## ABOUT THIS EXERCISE
From the entries below, give the number of lines where the word "Oncolet" occurs, and nothing else.
[THE RECORDS]
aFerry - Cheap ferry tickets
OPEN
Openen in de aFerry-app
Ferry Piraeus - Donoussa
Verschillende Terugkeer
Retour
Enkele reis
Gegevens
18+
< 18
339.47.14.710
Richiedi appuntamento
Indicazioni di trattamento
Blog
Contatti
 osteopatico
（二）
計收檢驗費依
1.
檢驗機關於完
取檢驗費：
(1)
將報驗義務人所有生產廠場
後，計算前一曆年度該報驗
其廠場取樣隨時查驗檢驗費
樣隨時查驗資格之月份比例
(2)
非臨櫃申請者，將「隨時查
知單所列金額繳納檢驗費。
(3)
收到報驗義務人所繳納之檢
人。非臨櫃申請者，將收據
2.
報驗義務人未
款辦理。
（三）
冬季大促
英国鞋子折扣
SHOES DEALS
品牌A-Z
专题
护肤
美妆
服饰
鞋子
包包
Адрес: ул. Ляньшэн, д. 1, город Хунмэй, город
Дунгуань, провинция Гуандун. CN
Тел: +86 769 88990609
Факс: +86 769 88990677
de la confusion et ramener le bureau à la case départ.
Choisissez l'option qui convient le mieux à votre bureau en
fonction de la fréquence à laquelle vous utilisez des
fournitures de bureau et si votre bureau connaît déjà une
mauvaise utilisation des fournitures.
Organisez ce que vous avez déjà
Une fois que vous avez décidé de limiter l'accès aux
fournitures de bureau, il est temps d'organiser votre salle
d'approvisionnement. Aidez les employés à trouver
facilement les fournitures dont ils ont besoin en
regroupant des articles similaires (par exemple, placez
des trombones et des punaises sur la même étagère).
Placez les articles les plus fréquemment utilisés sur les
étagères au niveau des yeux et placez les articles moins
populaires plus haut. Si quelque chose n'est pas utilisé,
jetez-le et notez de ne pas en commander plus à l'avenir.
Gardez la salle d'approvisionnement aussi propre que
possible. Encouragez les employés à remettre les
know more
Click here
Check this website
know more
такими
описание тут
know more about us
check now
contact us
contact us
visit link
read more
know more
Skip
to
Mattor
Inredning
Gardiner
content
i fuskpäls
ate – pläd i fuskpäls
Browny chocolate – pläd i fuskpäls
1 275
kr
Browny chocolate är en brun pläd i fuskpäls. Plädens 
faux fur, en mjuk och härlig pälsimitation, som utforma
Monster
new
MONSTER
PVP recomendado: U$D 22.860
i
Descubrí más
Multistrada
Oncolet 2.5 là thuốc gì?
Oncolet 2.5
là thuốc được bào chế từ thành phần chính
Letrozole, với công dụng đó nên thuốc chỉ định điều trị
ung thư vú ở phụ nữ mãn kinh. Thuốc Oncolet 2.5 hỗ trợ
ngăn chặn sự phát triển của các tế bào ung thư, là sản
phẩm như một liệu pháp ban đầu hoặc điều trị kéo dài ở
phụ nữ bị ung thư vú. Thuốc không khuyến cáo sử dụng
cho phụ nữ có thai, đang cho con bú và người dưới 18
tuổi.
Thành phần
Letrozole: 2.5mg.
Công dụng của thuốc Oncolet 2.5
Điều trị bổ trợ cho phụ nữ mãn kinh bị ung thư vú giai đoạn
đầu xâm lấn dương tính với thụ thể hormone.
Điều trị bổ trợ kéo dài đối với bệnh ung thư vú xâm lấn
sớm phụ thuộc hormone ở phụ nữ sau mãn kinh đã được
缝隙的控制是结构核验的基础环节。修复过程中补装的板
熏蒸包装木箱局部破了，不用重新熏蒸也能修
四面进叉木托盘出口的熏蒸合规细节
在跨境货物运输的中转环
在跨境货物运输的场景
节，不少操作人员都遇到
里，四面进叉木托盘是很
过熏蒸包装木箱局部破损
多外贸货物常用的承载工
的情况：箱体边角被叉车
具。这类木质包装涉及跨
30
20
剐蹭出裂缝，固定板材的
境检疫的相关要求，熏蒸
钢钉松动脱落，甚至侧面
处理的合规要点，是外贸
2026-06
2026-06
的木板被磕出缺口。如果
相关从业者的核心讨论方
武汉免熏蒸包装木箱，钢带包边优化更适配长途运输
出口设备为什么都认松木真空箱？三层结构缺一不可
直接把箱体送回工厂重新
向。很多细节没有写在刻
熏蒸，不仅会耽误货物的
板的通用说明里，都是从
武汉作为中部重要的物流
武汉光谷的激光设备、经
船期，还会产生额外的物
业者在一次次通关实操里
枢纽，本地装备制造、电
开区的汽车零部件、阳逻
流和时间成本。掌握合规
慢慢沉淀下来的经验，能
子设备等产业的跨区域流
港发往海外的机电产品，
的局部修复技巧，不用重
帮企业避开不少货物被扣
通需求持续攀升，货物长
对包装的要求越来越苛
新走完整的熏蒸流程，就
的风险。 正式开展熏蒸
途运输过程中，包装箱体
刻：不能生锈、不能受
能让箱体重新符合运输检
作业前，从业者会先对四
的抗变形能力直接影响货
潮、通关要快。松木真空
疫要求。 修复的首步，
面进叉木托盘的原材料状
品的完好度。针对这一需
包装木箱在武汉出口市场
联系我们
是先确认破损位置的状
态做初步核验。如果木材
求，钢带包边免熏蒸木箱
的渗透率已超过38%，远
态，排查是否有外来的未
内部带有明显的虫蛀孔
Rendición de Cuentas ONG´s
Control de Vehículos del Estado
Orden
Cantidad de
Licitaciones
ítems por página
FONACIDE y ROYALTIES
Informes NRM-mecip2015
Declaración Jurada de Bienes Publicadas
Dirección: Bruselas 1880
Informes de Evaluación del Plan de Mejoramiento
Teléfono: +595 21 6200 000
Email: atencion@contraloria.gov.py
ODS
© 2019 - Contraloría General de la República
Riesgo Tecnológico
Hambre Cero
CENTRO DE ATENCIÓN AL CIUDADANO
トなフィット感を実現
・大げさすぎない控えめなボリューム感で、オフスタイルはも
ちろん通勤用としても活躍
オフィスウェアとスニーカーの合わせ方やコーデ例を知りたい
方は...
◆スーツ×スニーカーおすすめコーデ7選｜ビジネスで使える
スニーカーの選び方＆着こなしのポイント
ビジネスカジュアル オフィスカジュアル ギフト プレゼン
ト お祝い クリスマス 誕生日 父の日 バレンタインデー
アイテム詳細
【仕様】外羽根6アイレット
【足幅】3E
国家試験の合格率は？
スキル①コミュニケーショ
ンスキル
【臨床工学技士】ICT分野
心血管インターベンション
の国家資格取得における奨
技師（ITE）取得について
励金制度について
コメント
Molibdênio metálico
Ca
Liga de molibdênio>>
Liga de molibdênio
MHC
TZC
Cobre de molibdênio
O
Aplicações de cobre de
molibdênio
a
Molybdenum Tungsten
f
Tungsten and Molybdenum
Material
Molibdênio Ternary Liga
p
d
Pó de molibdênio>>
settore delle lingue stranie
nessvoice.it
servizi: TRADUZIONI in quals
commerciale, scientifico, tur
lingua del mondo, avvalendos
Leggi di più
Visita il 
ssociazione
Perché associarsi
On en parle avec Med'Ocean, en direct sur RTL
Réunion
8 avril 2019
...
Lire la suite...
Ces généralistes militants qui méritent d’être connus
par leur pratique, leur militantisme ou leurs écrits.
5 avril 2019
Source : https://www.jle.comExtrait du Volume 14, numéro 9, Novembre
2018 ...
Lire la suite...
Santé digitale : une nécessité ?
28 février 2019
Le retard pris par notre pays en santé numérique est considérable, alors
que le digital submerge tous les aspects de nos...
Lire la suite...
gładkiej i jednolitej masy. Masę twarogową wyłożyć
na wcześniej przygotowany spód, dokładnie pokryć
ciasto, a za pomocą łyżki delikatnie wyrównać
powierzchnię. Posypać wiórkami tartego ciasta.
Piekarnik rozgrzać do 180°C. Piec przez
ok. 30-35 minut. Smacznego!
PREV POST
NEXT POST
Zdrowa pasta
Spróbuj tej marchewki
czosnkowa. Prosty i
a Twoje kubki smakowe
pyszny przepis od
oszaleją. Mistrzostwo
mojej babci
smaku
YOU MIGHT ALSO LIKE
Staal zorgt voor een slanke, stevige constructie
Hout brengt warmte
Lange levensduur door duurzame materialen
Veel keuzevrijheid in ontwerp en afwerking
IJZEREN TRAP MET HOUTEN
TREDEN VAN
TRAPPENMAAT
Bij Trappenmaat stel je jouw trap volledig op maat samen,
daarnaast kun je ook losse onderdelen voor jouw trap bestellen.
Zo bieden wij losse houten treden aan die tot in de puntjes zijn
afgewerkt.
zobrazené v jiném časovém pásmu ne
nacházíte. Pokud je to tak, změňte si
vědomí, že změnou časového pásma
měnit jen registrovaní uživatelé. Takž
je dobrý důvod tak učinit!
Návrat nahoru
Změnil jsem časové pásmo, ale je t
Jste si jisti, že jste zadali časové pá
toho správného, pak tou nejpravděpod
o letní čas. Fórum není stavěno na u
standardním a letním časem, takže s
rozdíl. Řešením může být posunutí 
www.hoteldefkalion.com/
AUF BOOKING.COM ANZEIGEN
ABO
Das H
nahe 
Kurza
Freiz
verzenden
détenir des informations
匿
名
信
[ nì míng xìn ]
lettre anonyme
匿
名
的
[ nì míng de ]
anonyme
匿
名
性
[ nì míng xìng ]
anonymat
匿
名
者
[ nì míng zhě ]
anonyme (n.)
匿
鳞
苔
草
[/THE RECORDS]
## EXERCISE RESPONSE
4